• _What to produce_
The entries are to be reproduced verbatim, with all pictures omitted.

• _Given records_
Start of Block
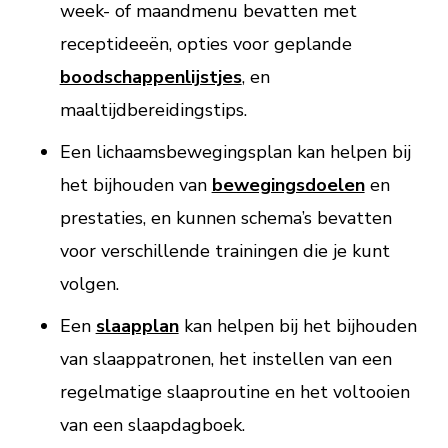
week- of maandmenu bevatten met
receptideeën, opties voor geplande
boodschappenlijstjes
, en
maaltijdbereidingstips.
Een lichaamsbewegingsplan kan helpen bij
het bijhouden van
bewegingsdoelen
en
prestaties, en kunnen schema’s bevatten
voor verschillende trainingen die je kunt
volgen.
Een
slaapplan
kan helpen bij het bijhouden
van slaappatronen, het instellen van een
regelmatige slaaproutine en het voltooien
van een slaapdagboek.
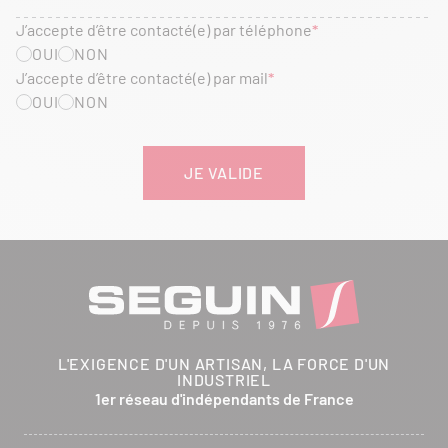
J’accepte d’être contacté(e) par téléphone
OUI
NON
J’accepte d’être contacté(e) par mail
OUI
NON
L'EXIGENCE D'UN ARTISAN, LA FORCE D'UN
INDUSTRIEL
1er réseau d'indépendants de France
End of Block
• _Task answer_
week- of maandmenu bevatten met
receptideeën, opties voor geplande
boodschappenlijstjes
, en
maaltijdbereidingstips.
Een lichaamsbewegingsplan kan helpen bij
het bijhouden van
bewegingsdoelen
en
prestaties, en kunnen schema’s bevatten
voor verschillende trainingen die je kunt
volgen.
Een
slaapplan
kan helpen bij het bijhouden
van slaappatronen, het instellen van een
regelmatige slaaproutine en het voltooien
van een slaapdagboek.
J’accepte d’être contacté(e) par téléphone
OUI
NON
J’accepte d’être contacté(e) par mail
OUI
NON
L'EXIGENCE D'UN ARTISAN, LA FORCE D'UN
INDUSTRIEL
1er réseau d'indépendants de France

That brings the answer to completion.